══ RECORD SET ══

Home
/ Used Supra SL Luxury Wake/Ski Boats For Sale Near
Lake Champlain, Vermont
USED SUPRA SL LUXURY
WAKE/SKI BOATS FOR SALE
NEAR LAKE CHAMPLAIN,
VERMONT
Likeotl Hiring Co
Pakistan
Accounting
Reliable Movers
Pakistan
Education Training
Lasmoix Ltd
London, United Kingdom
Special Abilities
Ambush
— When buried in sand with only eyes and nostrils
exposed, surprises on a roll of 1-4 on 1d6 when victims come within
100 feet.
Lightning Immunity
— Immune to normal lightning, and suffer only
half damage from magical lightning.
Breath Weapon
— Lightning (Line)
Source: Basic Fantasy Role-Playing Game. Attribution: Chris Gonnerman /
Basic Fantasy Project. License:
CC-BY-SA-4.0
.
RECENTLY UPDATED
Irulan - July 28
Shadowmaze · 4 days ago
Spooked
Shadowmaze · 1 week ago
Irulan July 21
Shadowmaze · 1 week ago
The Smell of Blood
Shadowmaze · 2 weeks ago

═══
══ RECORD SET ══

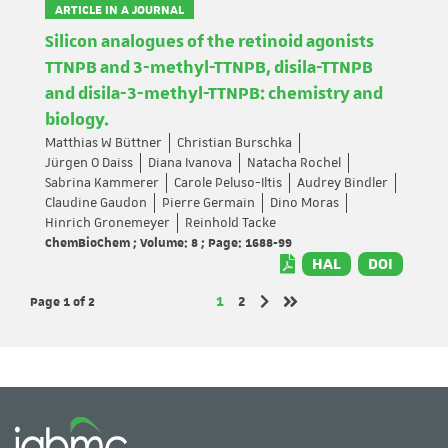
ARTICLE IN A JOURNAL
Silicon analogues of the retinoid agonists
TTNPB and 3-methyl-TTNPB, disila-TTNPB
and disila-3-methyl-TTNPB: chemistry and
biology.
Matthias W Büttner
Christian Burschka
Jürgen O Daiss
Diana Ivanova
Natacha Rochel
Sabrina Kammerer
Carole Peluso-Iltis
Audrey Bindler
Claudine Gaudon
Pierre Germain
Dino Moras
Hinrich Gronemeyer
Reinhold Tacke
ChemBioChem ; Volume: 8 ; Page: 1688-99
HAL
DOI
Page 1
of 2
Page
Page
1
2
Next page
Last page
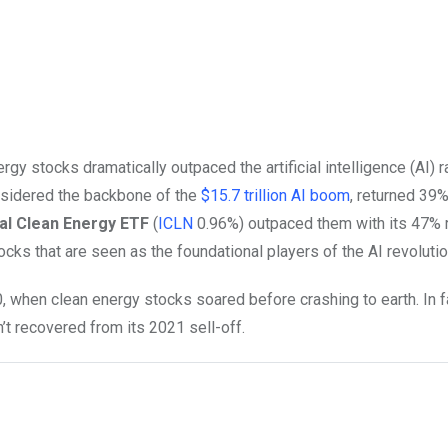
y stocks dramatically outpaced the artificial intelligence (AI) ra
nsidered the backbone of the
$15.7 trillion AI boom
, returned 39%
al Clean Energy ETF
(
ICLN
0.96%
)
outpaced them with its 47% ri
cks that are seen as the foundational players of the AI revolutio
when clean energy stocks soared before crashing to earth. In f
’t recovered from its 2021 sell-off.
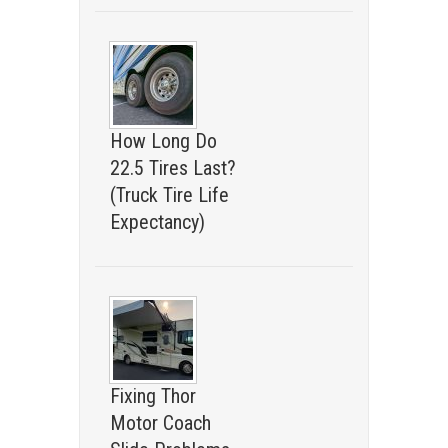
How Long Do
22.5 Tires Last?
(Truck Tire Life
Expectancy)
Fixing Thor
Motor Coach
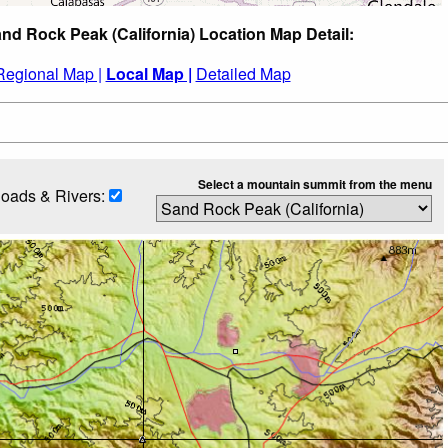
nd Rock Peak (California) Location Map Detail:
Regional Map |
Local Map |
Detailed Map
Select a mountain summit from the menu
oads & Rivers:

═══

ASSIGNED TASK:
Start with the line above that contains "RECENTLY UPDATED" and stop after the line that contains "Shadowmaze · 2 weeks ago". Output those lines exactly, and only those.

WORKED SOLUTION:
RECENTLY UPDATED
Irulan - July 28
Shadowmaze · 4 days ago
Spooked
Shadowmaze · 1 week ago
Irulan July 21
Shadowmaze · 1 week ago
The Smell of Blood
Shadowmaze · 2 weeks ago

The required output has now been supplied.